▼
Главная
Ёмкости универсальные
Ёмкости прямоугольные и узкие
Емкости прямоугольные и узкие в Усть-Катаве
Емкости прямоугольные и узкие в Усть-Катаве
▲
▼
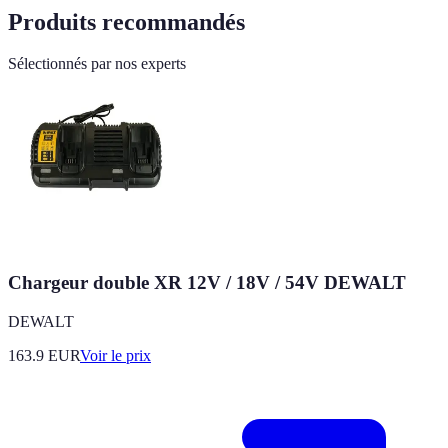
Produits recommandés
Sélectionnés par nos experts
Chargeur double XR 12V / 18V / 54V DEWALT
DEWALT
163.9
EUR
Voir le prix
▲
▼
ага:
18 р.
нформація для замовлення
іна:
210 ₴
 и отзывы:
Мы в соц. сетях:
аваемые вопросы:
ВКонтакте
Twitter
▲
TASK OBJECTIVE
What lines above hold the word "DEWALT"? List them all.

OUTPUT
Chargeur double XR 12V / 18V / 54V DEWALT
DEWALT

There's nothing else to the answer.